Bright and early this morning, I brought my vehicle in for an oil change. It was a scheduled complimentary oil change at a nearby auto dealership. I groan just typing the words. I hate having the oil changed in my vehicle. Even for free. Don’t get me wrong, I don’t want to do it myself. But I am a woman, going into an auto dealership, and all I want is a simple oil change.
In my mind, I had already formulated the extra things they were going to try to convince me that I “need.” The air filter was an absolute given. Other items in the potential running were fuel filter, brake pads, system flush, A/C recharge, tire rotation, or the ever popular dissertation on tire wear and how all the tires need to be replaced.
I was greeted by a friendly customer service specialist, Ray. He was a smiley, happy-go-lucky kind of guy. Not your typical specialist. Anyway, he was courteous and showed me to the waiting area.
There were two other “guests” waiting already. They both ignored the television that had ESPN blaring. I brought a book to read, but the tv was so loud, I couldn’t concentrate.
Dale Earnhardt Jr. won at Pocono. So, my dad’s happy. But California Chrome’s owner was anything but happy. By now, most of The Free World knew that. I give him credit for not stringing together a long bunch of expletives on camera. Lord knows he probably wanted to. And I loved how his wife (she was standing behind him) was poking him trying to get him to calm down during the interview. Priceless!
I was saved from having to hear the baseball updates by the sudden wailing of a high-pitched screeching alarm. It wasn’t a car alarm. It was the building alarm. The other “guests” and I looked at each other briefly. They went back to what they were doing. I looked around to try to identify the problem. I didn’t smell smoke or see a fire. And there was an exit door directly in front of me.
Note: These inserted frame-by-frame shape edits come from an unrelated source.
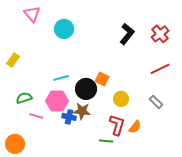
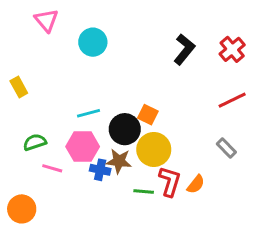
yellow rectangle: (13, 60) -> (19, 87), turned -64
yellow circle: (121, 99) -> (154, 149), moved, size x1.5
green line: (106, 141) -> (144, 192), moved

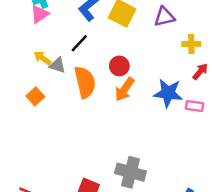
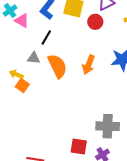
pink triangle: (40, 14) -> (22, 21), moved, turned -42
yellow arrow: (42, 58) -> (16, 74), moved
red circle: (119, 66) -> (95, 22), moved

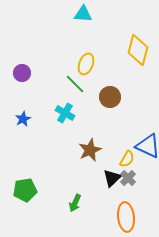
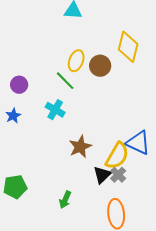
purple circle: (22, 73) -> (19, 85), moved
brown circle: (110, 97) -> (100, 66), moved
yellow semicircle: (127, 159) -> (117, 156), size x1.6

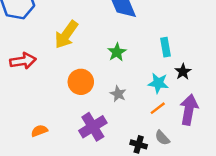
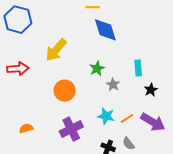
cyan star: (158, 83) -> (106, 116), moved
gray star: (118, 94) -> (113, 84), moved
purple arrow: (189, 110) -> (153, 122), turned 105

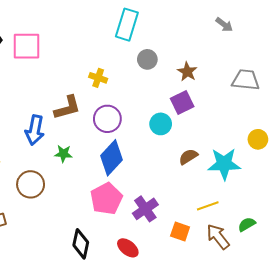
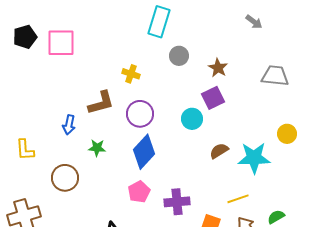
blue arrow: (35, 130) -> (69, 125), size x0.7
pink pentagon: (106, 199) -> (139, 192), size x0.7
purple cross: (145, 209) -> (177, 202), turned 30

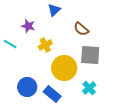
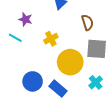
purple star: (28, 26) -> (25, 19), moved
brown semicircle: (81, 29) -> (87, 22), turned -147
So, I could escape if the situation warranted.
A guy walked out of his office and looked around in all directions before returning to his office. A second guy did the same thing. A few moments later, my buddy, Ray, came from the service area and looked around.
I said, “That alarm is really annoying. Nobody seems to be turning it off.”
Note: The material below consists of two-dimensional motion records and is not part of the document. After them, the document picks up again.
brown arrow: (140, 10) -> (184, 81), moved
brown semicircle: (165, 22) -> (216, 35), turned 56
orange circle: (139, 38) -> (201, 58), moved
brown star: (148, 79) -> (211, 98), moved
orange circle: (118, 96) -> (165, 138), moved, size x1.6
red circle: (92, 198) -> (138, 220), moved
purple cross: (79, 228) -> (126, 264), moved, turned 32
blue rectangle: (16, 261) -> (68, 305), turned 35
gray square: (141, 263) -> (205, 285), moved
He replied, “Huh! That’s odd.” Then he walked off.
A minute or so later, a salesman walked to the keypad near the front door. He pressed something.
From an office, a voice yelled, “Just press ‘Silence.’”
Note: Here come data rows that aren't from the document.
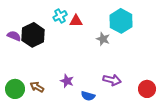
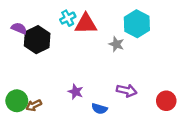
red triangle: (76, 21) -> (86, 24), size x1.5
purple semicircle: (14, 36) -> (19, 28), moved
brown arrow: (37, 87) -> (34, 105), moved, turned -56

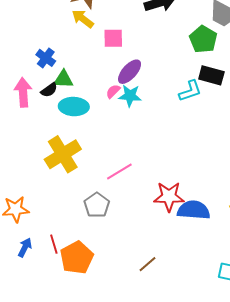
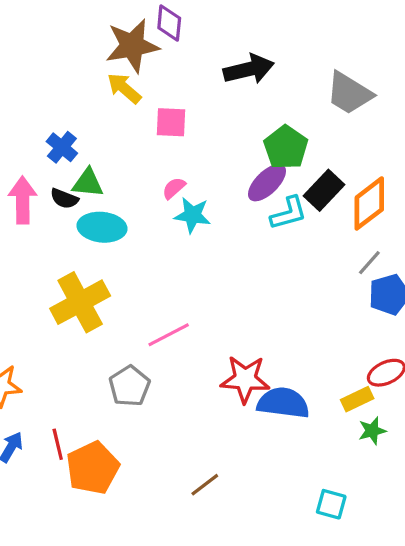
green pentagon: (203, 39) -> (286, 147), moved
purple ellipse: (130, 72) -> (267, 183), moved
black rectangle: (211, 75) -> (324, 190), turned -65
black semicircle: (49, 90) -> (64, 199), turned 54
pink semicircle: (113, 91) -> (174, 188), moved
The salesman yelled back, “I did! It didn’t work!”
The office voice shouted, “It should have!”
The salesman shouted back, “It didn’t!”
Another salesman appeared. “Did you press ‘Silence?’”
Salesman #1 replied, “Yeah. It didn’t work.”
Salesman #2 grunted. “Hmmm. Should’ve worked.”
Salesman #3 approached, carrying a cup of coffee. “It needs a code.”
Salesman #1 yelled, “Does anybody know the code?”
The faceless office voice responded, “I don’t know the code. Does Joe know the code?”
Salesman #2 said, “No. Joe doesn’t know the code.”
Salesman #1 stated, “Somebody has to have the code.”
Salesman #3 replied, “Doug knows the code.”
Salesman #1 asked, “Where’s Doug?”
Salesman #3 shrugged. “He’s not working today.”
Salesman #1 swore, “Jesus Christ! Does anyone else know the code?!”
The faceless office voice offered, “Let me ask Ann. She might know who has the code.”
Sorry, but this was hysterical. I tried not to laugh out loud. But I guess I could have because they wouldn’t have heard me over the stupid alarm! I was also wondering where the police were. This was the building alarm. The cops should have shown up by now. We’re going on twenty minutes. My home ADT system dispatches the police to my house. They arrive in less than five minutes. How I know that is a story for another day!
Anyway, as you might have guessed, Ann knew the code. She took care of the alarm. Thank you, Ann. Although why she didn’t take care of it without prompting was beyond me.
By this time, Ray was approaching me with my air filter. I braced myself as he started his spiel.
“No, thanks. I’ll keep it for a bit longer.” It didn’t look that terrible. My furnace filter has looked worse.
Ray didn’t argue. He continued, “The wipers are a bit worn.”
I declined those as well.
Then he did the unimaginable. He said, “Okay,” and walked away.
I was confused. I was prepared to say, “No,” at least a few more times. Huh!
After signing the paperwork for $0.00, I left, smiling! The entire process took thirty-four minutes. That was the best oil change experience I’ve ever had. And they threw in a complimentary comedy act too! Bonus!